Gold’s meltdown came as outgoing president Donald Trump cut unemployment benefits in his latest offer on Covid-19 aid, even as Republican negotiators led by Senate Majority Leader Mitch McConnell seemed agreeable to liability protection and state aid demanded by Democrats in Congress. It was the latest of multiple twists and turns on the saga since June, and prompted the Democrats to disagree.
“McConnell is not yet showing any signs delivering an olive branch to Democrats,” said Ed Moya, analyst at New York’s OANDA. “The White House and many Republicans want to get a deal done, so it might be a matter of a few more days before McConnell pivots.”
“Gold’s volatility is easing and until it makes a transition to the reflation trade, the long-term bullish outlook might take a while longer to reassert itself.”
Just days ago, gold was emerging from one of its most brutal sell-offs ever after dynamic breakthroughs in COVID-19 vaccines and their potential availability before Christmas caused a run on money in safe-havens.
The yellow metal lost about 6% of its value in November, its most for a month since 2016 and fell into $1,700 territory.
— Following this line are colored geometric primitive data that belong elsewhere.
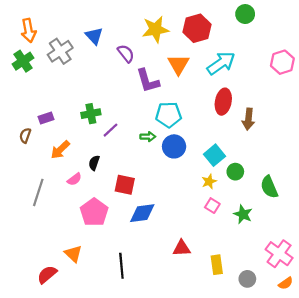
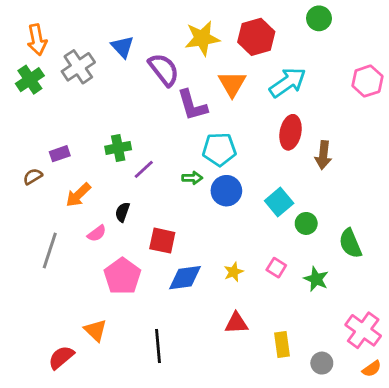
purple semicircle: (126, 53) -> (164, 70), size x1.4
brown semicircle: (25, 136) -> (33, 176), turned 40
yellow star: (209, 181) -> (234, 272), moved

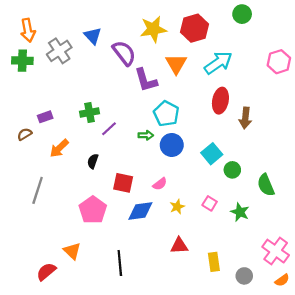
green cross: (30, 80) -> (22, 61), turned 36
cyan pentagon: (219, 149) -> (166, 114), turned 30
pink semicircle: (97, 233) -> (160, 184), moved

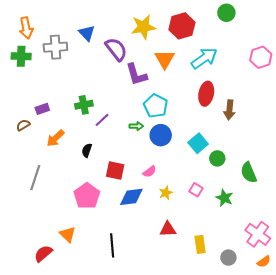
gray cross: (59, 51) -> (55, 47), turned 30

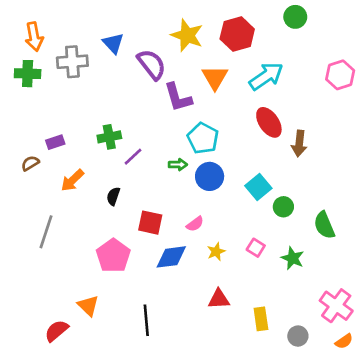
yellow star: (143, 27) -> (187, 35), turned 30
red ellipse: (206, 94) -> (269, 122), turned -45

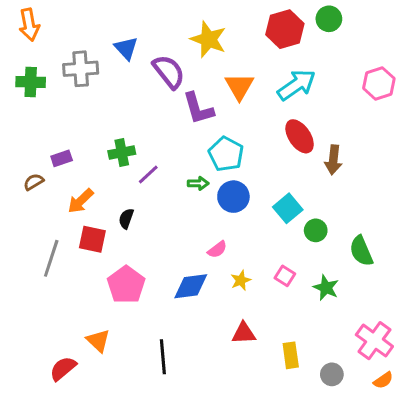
red hexagon: (237, 34) -> (285, 29), moved
orange arrow: (34, 37) -> (29, 25), moved
red square: (150, 223) -> (92, 239), moved

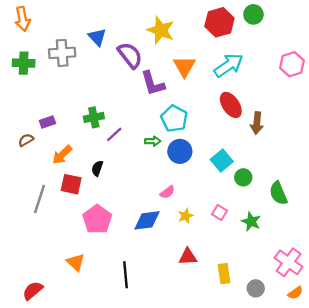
red semicircle: (63, 368) -> (33, 291), moved

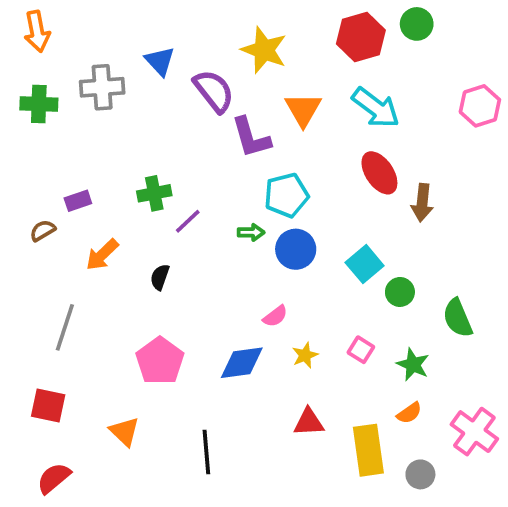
cyan arrow: (229, 65) -> (376, 108), turned 72
cyan pentagon: (174, 119) -> (286, 195), turned 30
red square: (71, 184) -> (48, 406), moved
yellow rectangle: (224, 274) -> (368, 450), size x1.5
orange semicircle: (295, 293) -> (409, 413), moved

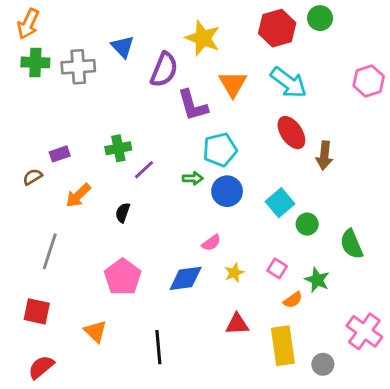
orange arrow: (37, 31) -> (28, 24), turned 36
purple semicircle: (214, 91) -> (164, 70), turned 60
green cross: (39, 104) -> (35, 62), moved
orange semicircle: (409, 413) -> (293, 300), moved

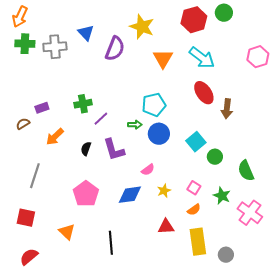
purple L-shape: (193, 105) -> (114, 150), moved
orange semicircle: (293, 300) -> (194, 210), moved
pink cross: (364, 331) -> (250, 213), moved

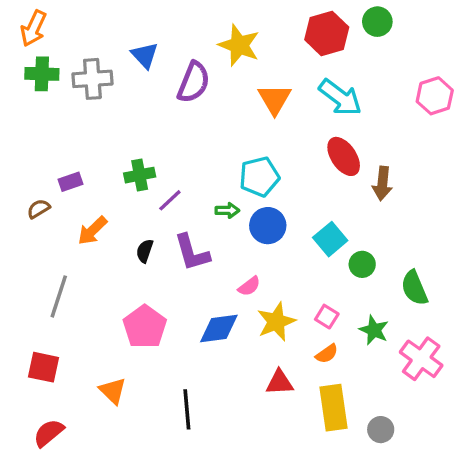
yellow star: (164, 191) -> (276, 322), size x1.6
Investors have in recent weeks directed money mostly into stock markets and other risk assets such as oil, as those witnessed an epic rally amid the notion that vaccines and therapeutics would soon bring an end to the spread of the coronavirus.
Congress originally passed in March the Coronavirus Aid, Relief and Economic Security (CARES) Act, dispensing roughly $3 trillion as paycheck protection for workers, loans and grants for businesses and other personal aid for qualifying citizens and residents.
In the past few months, however, Democrats in Congress have been locked in a bitter debate with Republicans in the Senate on a successive relief plan to the CARES Act. The dispute has basically been over the size of the next stimulus as thousands of Americans, particularly those in the airlines sector, risked losing their jobs without further aid.
The stalemate appeared broken last week after a bipartisan group of Democrats and Republicans proposed a $908 billion relief bill, which led the two sides to resume negotiations.